■ **Your task**
All of the data below should come back exactly as written, minus its images.

■ **Input data**
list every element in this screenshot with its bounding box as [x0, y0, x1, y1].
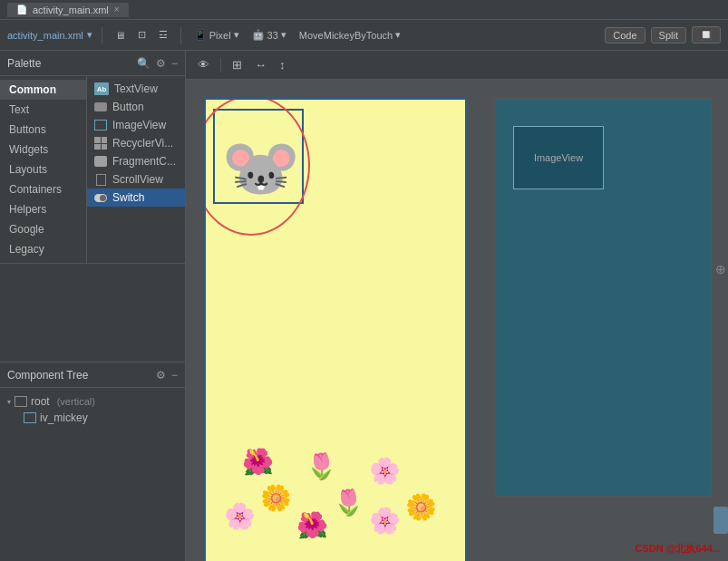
design-btn[interactable]: 🔲	[692, 26, 721, 44]
palette-collapse-btn[interactable]: −	[171, 57, 178, 70]
palette-section: Palette 🔍 ⚙ − Common Text Buttons Widget…	[0, 51, 185, 362]
file-tab[interactable]: 📄 activity_main.xml ×	[7, 3, 129, 17]
category-widgets[interactable]: Widgets	[0, 140, 86, 160]
textview-label: TextView	[114, 82, 158, 95]
scrollview-icon	[94, 173, 107, 186]
left-panel: Palette 🔍 ⚙ − Common Text Buttons Widget…	[0, 51, 186, 561]
textview-icon: Ab	[94, 82, 109, 95]
tree-item-iv-mickey[interactable]: iv_mickey	[20, 410, 181, 426]
switch-label: Switch	[112, 191, 144, 204]
component-textview[interactable]: Ab TextView	[87, 80, 185, 98]
file-name-label: activity_main.xml	[7, 30, 83, 41]
split-btn[interactable]: Split	[651, 27, 686, 44]
palette-settings-btn[interactable]: ⚙	[156, 57, 166, 70]
button-label: Button	[112, 101, 144, 113]
api-selector[interactable]: 🤖 33 ▾	[248, 27, 290, 43]
v-arrows-btn[interactable]: ↕	[275, 56, 290, 73]
tab-close-btn[interactable]: ×	[114, 5, 120, 15]
device-dropdown: ▾	[234, 29, 239, 41]
root-detail: (vertical)	[57, 396, 95, 407]
file-name-display: activity_main.xml ▾	[7, 29, 92, 41]
device-selector[interactable]: 📱 Pixel ▾	[190, 27, 243, 43]
xml-icon: 📄	[16, 5, 27, 15]
preview-imageview-placeholder: ImageView	[513, 126, 604, 189]
palette-header: Palette 🔍 ⚙ −	[0, 51, 185, 76]
root-layout-icon	[15, 396, 27, 407]
components-list: Ab TextView Button ImageView	[87, 76, 185, 263]
category-containers[interactable]: Containers	[0, 179, 86, 199]
eye-btn[interactable]: 👁	[193, 56, 214, 73]
canvas-toolbar: 👁 ⊞ ↔ ↕	[186, 51, 728, 80]
component-switch[interactable]: Switch	[87, 189, 185, 207]
api-label: 33	[267, 30, 278, 41]
api-dropdown: ▾	[281, 29, 286, 41]
scroll-handle[interactable]	[713, 507, 728, 534]
preview-phone-frame: ImageView	[494, 98, 712, 497]
component-fragmentc[interactable]: FragmentC...	[87, 152, 185, 170]
orientaton-btn[interactable]: ☲	[155, 27, 171, 43]
tree-settings-btn[interactable]: ⚙	[156, 369, 166, 382]
tab-label: activity_main.xml	[33, 5, 109, 15]
blueprint-btn[interactable]: ⊡	[134, 27, 150, 43]
component-button[interactable]: Button	[87, 98, 185, 116]
category-legacy[interactable]: Legacy	[0, 239, 86, 259]
main-toolbar: activity_main.xml ▾ 🖥 ⊡ ☲ 📱 Pixel ▾ 🤖 33…	[0, 20, 728, 51]
code-btn[interactable]: Code	[605, 27, 645, 44]
category-helpers[interactable]: Helpers	[0, 199, 86, 219]
component-tree-section: Component Tree ⚙ − ▾ root (vertical) iv_…	[0, 362, 185, 561]
canvas-area: 👁 ⊞ ↔ ↕ ⊕ 🐭	[186, 51, 728, 561]
component-imageview[interactable]: ImageView	[87, 116, 185, 134]
category-text[interactable]: Text	[0, 100, 86, 120]
imageview-icon	[94, 120, 107, 131]
main-layout: Palette 🔍 ⚙ − Common Text Buttons Widget…	[0, 51, 728, 561]
tree-header: Component Tree ⚙ −	[0, 363, 185, 388]
preview-imageview-label: ImageView	[534, 152, 583, 163]
title-bar: 📄 activity_main.xml ×	[0, 0, 728, 20]
watermark: CSDN @北执644...	[636, 542, 721, 556]
scrollview-label: ScrollView	[112, 173, 163, 186]
fragmentc-icon	[94, 155, 107, 168]
component-scrollview[interactable]: ScrollView	[87, 170, 185, 189]
switch-icon	[94, 191, 107, 204]
tree-item-root[interactable]: ▾ root (vertical)	[4, 393, 181, 410]
design-surface-btn[interactable]: 🖥	[112, 28, 129, 43]
iv-mickey-label: iv_mickey	[40, 411, 88, 424]
toolbar-right-actions: Code Split 🔲	[605, 26, 721, 44]
design-phone-frame: 🐭 🌸 🌼 🌺 🌷 🌸 🌼 🌺 🌷 🌸	[204, 98, 467, 561]
category-buttons[interactable]: Buttons	[0, 120, 86, 140]
app-dropdown: ▾	[395, 29, 401, 41]
category-common[interactable]: Common	[0, 80, 86, 100]
recyclerview-icon	[94, 137, 107, 150]
tree-title: Component Tree	[7, 369, 150, 382]
root-arrow: ▾	[7, 398, 11, 406]
separator-2	[180, 27, 181, 44]
palette-search-btn[interactable]: 🔍	[137, 57, 150, 70]
api-icon: 🤖	[252, 29, 265, 41]
fragmentc-label: FragmentC...	[112, 155, 176, 168]
app-selector[interactable]: MoveMickeyByTouch ▾	[296, 27, 404, 43]
flowers-decoration: 🌸 🌼 🌺 🌷 🌸 🌼 🌺 🌷 🌸	[206, 422, 465, 561]
tree-collapse-btn[interactable]: −	[171, 369, 178, 382]
palette-title: Palette	[7, 57, 131, 70]
far-right-anchor-pin: ⊕	[715, 261, 726, 277]
file-dropdown-icon[interactable]: ▾	[87, 29, 92, 41]
canvas-sep-1	[220, 58, 221, 73]
canvas-content: ⊕ 🐭 🌸 🌼 🌺 🌷 🌸 🌼	[186, 80, 728, 561]
recyclerview-label: RecyclerVi...	[112, 137, 173, 150]
app-label: MoveMickeyByTouch	[299, 30, 393, 41]
image-icon	[24, 412, 36, 423]
h-arrows-btn[interactable]: ↔	[250, 56, 271, 73]
component-recyclerview[interactable]: RecyclerVi...	[87, 134, 185, 152]
device-label: Pixel	[209, 30, 231, 41]
separator-1	[102, 27, 102, 44]
button-icon	[94, 101, 107, 113]
category-list: Common Text Buttons Widgets Layouts Cont…	[0, 76, 87, 263]
device-icon: 📱	[194, 29, 207, 41]
palette-categories: Common Text Buttons Widgets Layouts Cont…	[0, 76, 185, 264]
tree-content: ▾ root (vertical) iv_mickey	[0, 388, 185, 431]
root-label: root	[31, 395, 50, 408]
imageview-label: ImageView	[112, 119, 166, 131]
category-google[interactable]: Google	[0, 219, 86, 239]
grid-btn[interactable]: ⊞	[228, 56, 247, 73]
category-layouts[interactable]: Layouts	[0, 160, 86, 179]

■ **Response**
list every element in this screenshot with its bounding box as [x0, y0, x1, y1].
design-btn[interactable]: 🔲	[692, 26, 721, 44]
palette-collapse-btn[interactable]: −	[171, 57, 178, 70]
palette-section: Palette 🔍 ⚙ − Common Text Buttons Widget…	[0, 51, 185, 362]
file-tab[interactable]: 📄 activity_main.xml ×	[7, 3, 129, 17]
category-widgets[interactable]: Widgets	[0, 140, 86, 160]
textview-label: TextView	[114, 82, 158, 95]
scrollview-icon	[94, 173, 107, 186]
left-panel: Palette 🔍 ⚙ − Common Text Buttons Widget…	[0, 51, 186, 561]
textview-icon: Ab	[94, 82, 109, 95]
tree-item-iv-mickey[interactable]: iv_mickey	[20, 410, 181, 426]
switch-label: Switch	[112, 191, 144, 204]
component-textview[interactable]: Ab TextView	[87, 80, 185, 98]
file-name-label: activity_main.xml	[7, 30, 83, 41]
split-btn[interactable]: Split	[651, 27, 686, 44]
palette-settings-btn[interactable]: ⚙	[156, 57, 166, 70]
button-label: Button	[112, 101, 144, 113]
api-selector[interactable]: 🤖 33 ▾	[248, 27, 290, 43]
v-arrows-btn[interactable]: ↕	[275, 56, 290, 73]
tab-close-btn[interactable]: ×	[114, 5, 120, 15]
device-dropdown: ▾	[234, 29, 239, 41]
root-detail: (vertical)	[57, 396, 95, 407]
file-name-display: activity_main.xml ▾	[7, 29, 92, 41]
device-selector[interactable]: 📱 Pixel ▾	[190, 27, 243, 43]
xml-icon: 📄	[16, 5, 27, 15]
preview-imageview-placeholder: ImageView	[513, 126, 604, 189]
palette-header: Palette 🔍 ⚙ −	[0, 51, 185, 76]
root-layout-icon	[15, 396, 27, 407]
components-list: Ab TextView Button ImageView	[87, 76, 185, 263]
category-containers[interactable]: Containers	[0, 179, 86, 199]
eye-btn[interactable]: 👁	[193, 56, 214, 73]
canvas-toolbar: 👁 ⊞ ↔ ↕	[186, 51, 728, 80]
component-switch[interactable]: Switch	[87, 189, 185, 207]
api-label: 33	[267, 30, 278, 41]
api-dropdown: ▾	[281, 29, 286, 41]
scroll-handle[interactable]	[713, 507, 728, 534]
preview-phone-frame: ImageView	[494, 98, 712, 497]
component-fragmentc[interactable]: FragmentC...	[87, 152, 185, 170]
orientaton-btn[interactable]: ☲	[155, 27, 171, 43]
tree-settings-btn[interactable]: ⚙	[156, 369, 166, 382]
tab-label: activity_main.xml	[33, 5, 109, 15]
blueprint-btn[interactable]: ⊡	[134, 27, 150, 43]
component-button[interactable]: Button	[87, 98, 185, 116]
category-legacy[interactable]: Legacy	[0, 239, 86, 259]
main-toolbar: activity_main.xml ▾ 🖥 ⊡ ☲ 📱 Pixel ▾ 🤖 33…	[0, 20, 728, 51]
code-btn[interactable]: Code	[605, 27, 645, 44]
category-helpers[interactable]: Helpers	[0, 199, 86, 219]
component-tree-section: Component Tree ⚙ − ▾ root (vertical) iv_…	[0, 362, 185, 561]
canvas-area: 👁 ⊞ ↔ ↕ ⊕ 🐭	[186, 51, 728, 561]
component-imageview[interactable]: ImageView	[87, 116, 185, 134]
category-text[interactable]: Text	[0, 100, 86, 120]
imageview-icon	[94, 120, 107, 131]
main-layout: Palette 🔍 ⚙ − Common Text Buttons Widget…	[0, 51, 728, 561]
tree-header: Component Tree ⚙ −	[0, 363, 185, 388]
preview-imageview-label: ImageView	[534, 152, 583, 163]
title-bar: 📄 activity_main.xml ×	[0, 0, 728, 20]
watermark: CSDN @北执644...	[636, 542, 721, 556]
scrollview-label: ScrollView	[112, 173, 163, 186]
fragmentc-icon	[94, 155, 107, 168]
component-scrollview[interactable]: ScrollView	[87, 170, 185, 189]
switch-icon	[94, 191, 107, 204]
tree-item-root[interactable]: ▾ root (vertical)	[4, 393, 181, 410]
design-surface-btn[interactable]: 🖥	[112, 28, 129, 43]
iv-mickey-label: iv_mickey	[40, 411, 88, 424]
toolbar-right-actions: Code Split 🔲	[605, 26, 721, 44]
design-phone-frame: 🐭 🌸 🌼 🌺 🌷 🌸 🌼 🌺 🌷 🌸	[204, 98, 467, 561]
category-buttons[interactable]: Buttons	[0, 120, 86, 140]
app-dropdown: ▾	[395, 29, 401, 41]
category-common[interactable]: Common	[0, 80, 86, 100]
recyclerview-icon	[94, 137, 107, 150]
tree-title: Component Tree	[7, 369, 150, 382]
root-arrow: ▾	[7, 398, 11, 406]
separator-2	[180, 27, 181, 44]
palette-search-btn[interactable]: 🔍	[137, 57, 150, 70]
api-icon: 🤖	[252, 29, 265, 41]
fragmentc-label: FragmentC...	[112, 155, 176, 168]
app-selector[interactable]: MoveMickeyByTouch ▾	[296, 27, 404, 43]
flowers-decoration: 🌸 🌼 🌺 🌷 🌸 🌼 🌺 🌷 🌸	[206, 422, 465, 561]
tree-collapse-btn[interactable]: −	[171, 369, 178, 382]
palette-title: Palette	[7, 57, 131, 70]
far-right-anchor-pin: ⊕	[715, 261, 726, 277]
file-dropdown-icon[interactable]: ▾	[87, 29, 92, 41]
canvas-sep-1	[220, 58, 221, 73]
canvas-content: ⊕ 🐭 🌸 🌼 🌺 🌷 🌸 🌼	[186, 80, 728, 561]
recyclerview-label: RecyclerVi...	[112, 137, 173, 150]
app-label: MoveMickeyByTouch	[299, 30, 393, 41]
image-icon	[24, 412, 36, 423]
h-arrows-btn[interactable]: ↔	[250, 56, 271, 73]
component-recyclerview[interactable]: RecyclerVi...	[87, 134, 185, 152]
device-label: Pixel	[209, 30, 231, 41]
separator-1	[102, 27, 102, 44]
button-icon	[94, 101, 107, 113]
category-list: Common Text Buttons Widgets Layouts Cont…	[0, 76, 87, 263]
device-icon: 📱	[194, 29, 207, 41]
palette-categories: Common Text Buttons Widgets Layouts Cont…	[0, 76, 185, 264]
tree-content: ▾ root (vertical) iv_mickey	[0, 388, 185, 431]
root-label: root	[31, 395, 50, 408]
imageview-label: ImageView	[112, 119, 166, 131]
category-google[interactable]: Google	[0, 219, 86, 239]
grid-btn[interactable]: ⊞	[228, 56, 247, 73]
category-layouts[interactable]: Layouts	[0, 160, 86, 179]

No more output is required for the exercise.